LAWS(PVC)-1938-8-146

SRI RAJAH BOMMADEVARA VENKATARAYULU NAIDU BAHADUR ZAMINDAR GARU Vs. SRI RAJAH LANKA VENKATA RATTAMMA GARU

Decided On August 18, 1938
SRI RAJAH BOMMADEVARA VENKATARAYULU NAIDU BAHADUR ZAMINDAR GARU Appellant
V/S
SRI RAJAH LANKA VENKATA RATTAMMA GARU Respondents

JUDGEMENT

(1.) The appeal and the revision petition have been heard together because they both arise out of the same litigation, but the questions raised in them are really quite different.

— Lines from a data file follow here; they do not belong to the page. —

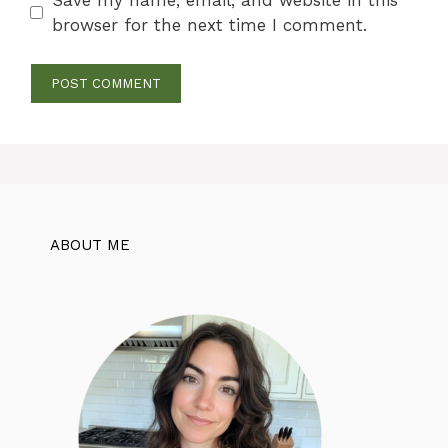
browser for the next time I comment.
ABOUT ME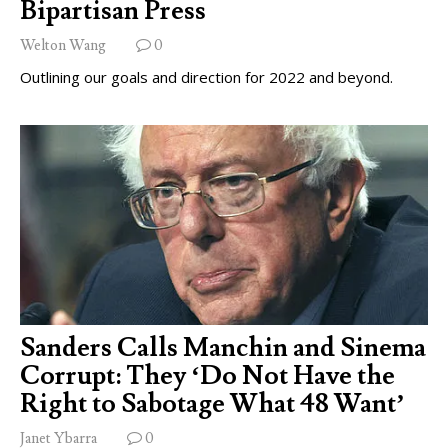
Bipartisan Press
Welton Wang
0
Outlining our goals and direction for 2022 and beyond.
Sanders Calls Manchin and Sinema
Corrupt: They ‘Do Not Have the
Right to Sabotage What 48 Want’
Janet Ybarra
0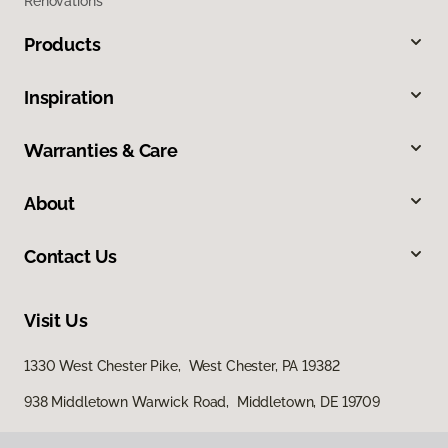
Renovations
Products
Inspiration
Warranties & Care
About
Contact Us
Visit Us
1330 West Chester Pike, West Chester, PA 19382
938 Middletown Warwick Road, Middletown, DE 19709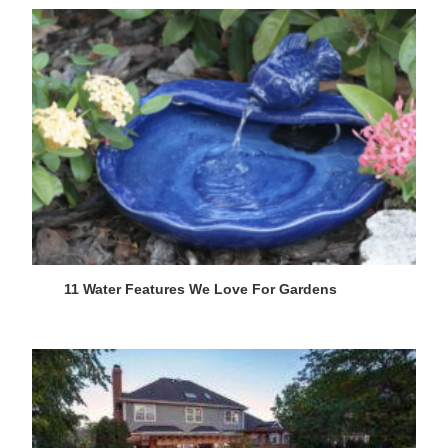
11 Water Features We Love For Gardens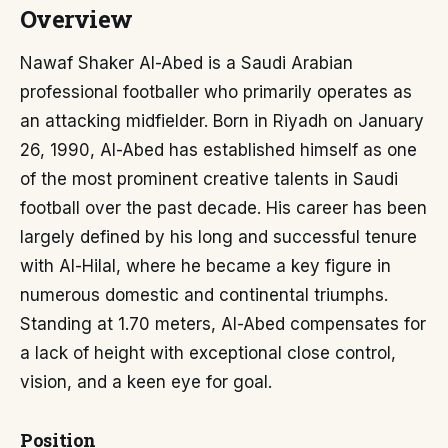
Overview
Nawaf Shaker Al-Abed is a Saudi Arabian
professional footballer who primarily operates as
an attacking midfielder. Born in Riyadh on January
26, 1990, Al-Abed has established himself as one
of the most prominent creative talents in Saudi
football over the past decade. His career has been
largely defined by his long and successful tenure
with Al-Hilal, where he became a key figure in
numerous domestic and continental triumphs.
Standing at 1.70 meters, Al-Abed compensates for
a lack of height with exceptional close control,
vision, and a keen eye for goal.
Position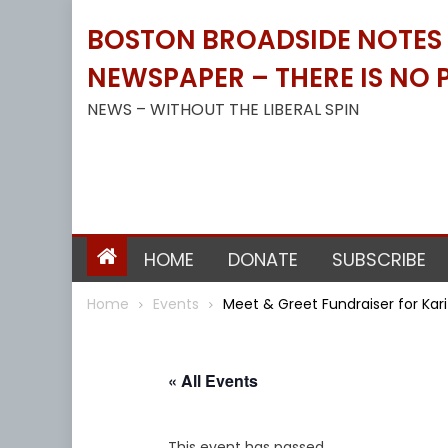
Skip
BOSTON BROADSIDE NOTES B
to
content
NEWSPAPER – THERE IS NO P
NEWS – WITHOUT THE LIBERAL SPIN
HOME
DONATE
SUBSCRIBE
Home
Events
Meet & Greet Fundraiser for Ka
« All Events
This event has passed.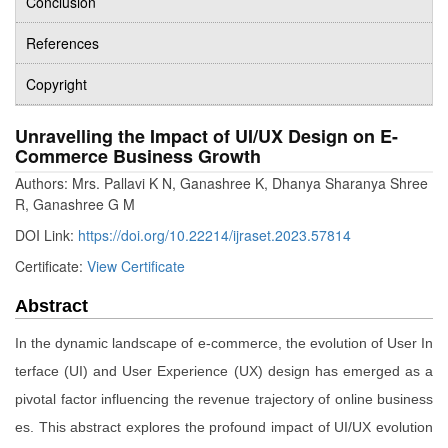
Conclusion
References
Copyright
Unravelling the Impact of UI/UX Design on E-
Commerce Business Growth
Authors: Mrs. Pallavi K N, Ganashree K, Dhanya Sharanya Shree
R, Ganashree G M
DOI Link:
https://doi.org/10.22214/ijraset.2023.57814
Certificate:
View Certificate
Abstract
In the dynamic landscape of e-commerce, the evolution of User In
terface (UI) and User Experience (UX) design has emerged as a
pivotal factor influencing the revenue trajectory of online business
es. This abstract explores the profound impact of UI/UX evolution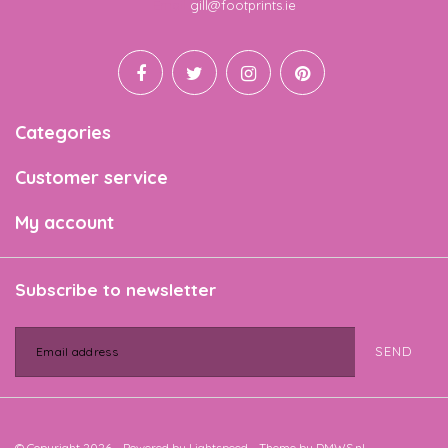
Email
gill@footprints.ie
Categories
Customer service
My account
Subscribe to newsletter
SEND
© Copyright 2026 - Powered by
Lightspeed
- Theme by
DMWS.nl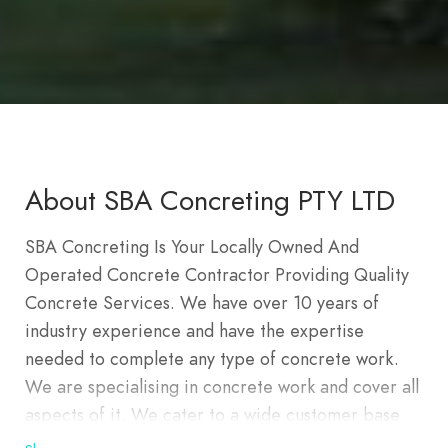
About SBA Concreting PTY LTD
SBA Concreting Is Your Locally Owned And
Operated Concrete Contractor Providing Quality
Concrete Services. We have over 10 years of
industry experience and have the expertise
needed to complete any type of concrete work.
We are specialising in concrete work and cover all
aspects of it. We cater to a wide customer base
including but not limited to residential and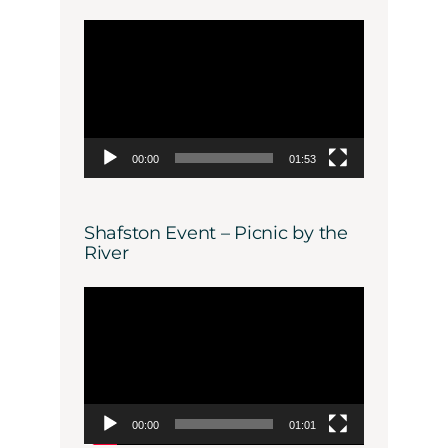
Video
Player
00:00
01:53
Shafston Event – Picnic by the
River
Video
Player
00:00
01:01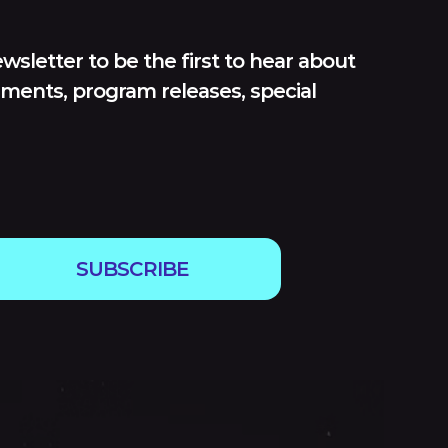
wsletter to be the first to hear about
ments, program releases, special
SUBSCRIBE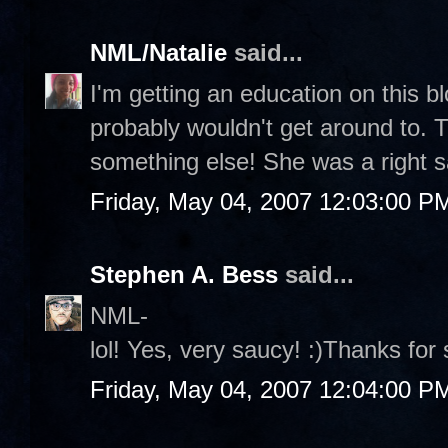
NML/Natalie
said...
I'm getting an education on this blo
probably wouldn't get around to. T
something else! She was a right s
Friday, May 04, 2007 12:03:00 P
Stephen A. Bess
said...
NML-
lol! Yes, very saucy! :)Thanks fo
Friday, May 04, 2007 12:04:00 P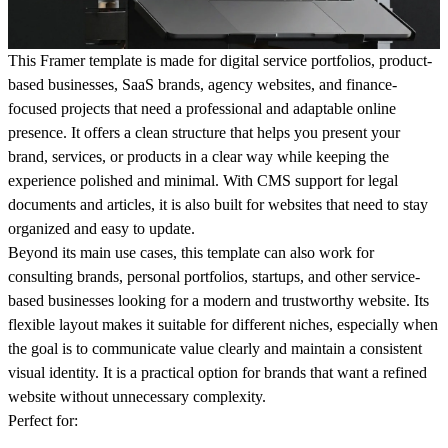
This Framer template is made for digital service portfolios, product-
based businesses, SaaS brands, agency websites, and finance-
focused projects that need a professional and adaptable online
presence. It offers a clean structure that helps you present your
brand, services, or products in a clear way while keeping the
experience polished and minimal. With CMS support for legal
documents and articles, it is also built for websites that need to stay
organized and easy to update.
Beyond its main use cases, this template can also work for
consulting brands, personal portfolios, startups, and other service-
based businesses looking for a modern and trustworthy website. Its
flexible layout makes it suitable for different niches, especially when
the goal is to communicate value clearly and maintain a consistent
visual identity. It is a practical option for brands that want a refined
website without unnecessary complexity.
Perfect for: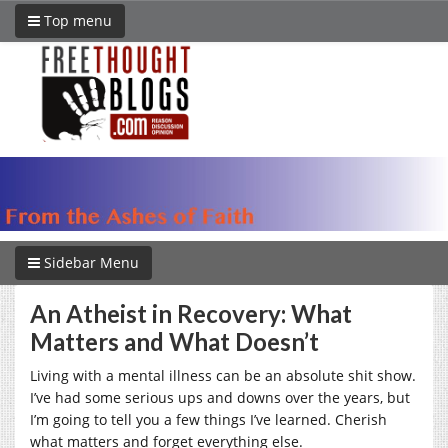
Top menu
Sidebar Menu
An Atheist in Recovery: What
Matters and What Doesn’t
Living with a mental illness can be an absolute shit show.
I’ve had some serious ups and downs over the years, but
I’m going to tell you a few things I’ve learned. Cherish
what matters and forget everything else.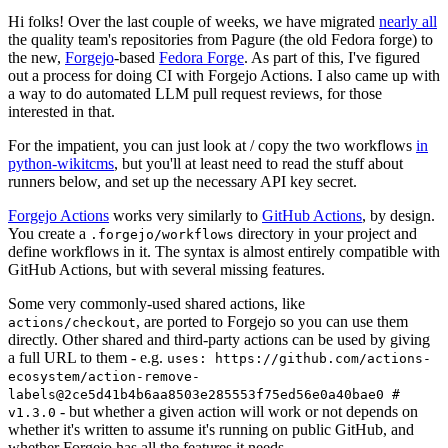
Hi folks! Over the last couple of weeks, we have migrated
nearly all
the quality team's repositories from Pagure (the old Fedora forge) to
the new,
Forgejo
-based
Fedora Forge
. As part of this, I've figured
out a process for doing CI with Forgejo Actions. I also came up with
a way to do automated LLM pull request reviews, for those
interested in that.
For the impatient, you can just look at / copy the two workflows
in
python-wikitcms
, but you'll at least need to read the stuff about
runners below, and set up the necessary API key secret.
Forgejo Actions
works very similarly to
GitHub Actions
, by design.
You create a
directory in your project and
.forgejo/workflows
define workflows in it. The syntax is almost entirely compatible with
GitHub Actions, but with several missing features.
Some very commonly-used shared actions, like
, are ported to Forgejo so you can use them
actions/checkout
directly. Other shared and third-party actions can be used by giving
a full URL to them - e.g.
uses: https://github.com/actions-
ecosystem/action-remove-
labels@2ce5d41b4b6aa8503e285553f75ed56e0a40bae0 #
- but whether a given action will work or not depends on
v1.3.0
whether it's written to assume it's running on public GitHub, and
whether Forgejo has all the features it needs.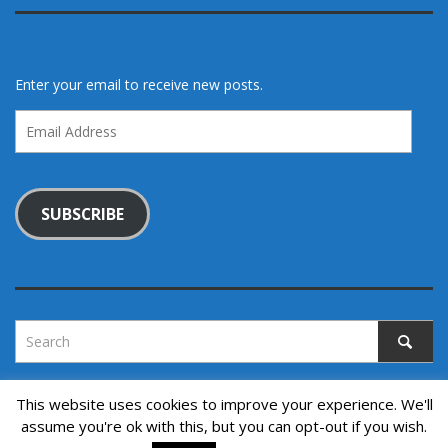
Enter your email to receive new posts.
Email
Address
SUBSCRIBE
This website uses cookies to improve your experience. We'll
assume you're ok with this, but you can opt-out if you wish.
Copyright © 2022. All rights reserved.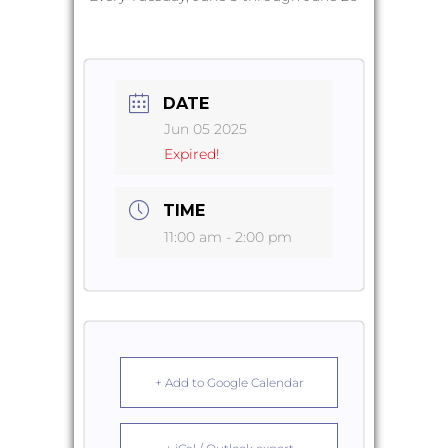
DATE
Jun 05 2025
Expired!
TIME
11:00 am - 2:00 pm
+ Add to Google Calendar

(2.) In the second appeal the only question is whether the lower Court was wrong in law in refusing to excuse the delay in filing the appeal. Quite clearly the lower Court was not wrong in its decision at all unless an application for copies filed on 10 August, 1932, can be regarded as an application not only for a copy of the judgment but also for a copy of the decree. The application in terms only asks for "a copy of the order" and it was not until 3 September, 1932, that, a memorandum was filed asking that the decree might be drafted and a copy of it might be granted. Now, if time had been running against the appellant until 3rd September, 1932, his appeal was time-barred. I am unable to say that the lower appellate Court committed any legal error in holding that the earlier application dated 10 August, 1932, was not an application for a copy of the decree and that there were no grounds for excising the delay. The result therefore is that the second appeal is dismissed with costs. Leave to appeal is refused.

(3.) The Civil Revision Petition relates to an order in review of an appellate judgment restoring a suit which had been dismissed for default. The review judgment was passed by a different District Judge from the gentleman who originally allowed the appeal, but this point is not 1 think material for the Judge who decided the appeal in the first instance actually admitted the review application and ordered notice of it. Now, the error which was put forward as an error on the face of the record justifying interference in review was an error of law which went to the root of the jurisdiction of the District Court which heard the appeal By Section 192 of the Madras Estates Land Act, Order 43, Civil Procedure Code, is excluded from the provisions governing procedure under the Estates Land Act. Therefore no appeal lay against the order of the Deputy Collector refusing to restore the suit which had been dismissed for default. It follows that the error of the learned Judge in allowing such an appeal was one which was apparent on the face of the record to any person well acquainted with the provisions of the Act by which the appeal was governed. No research was necessary into rulings in order to discover the nature of the error.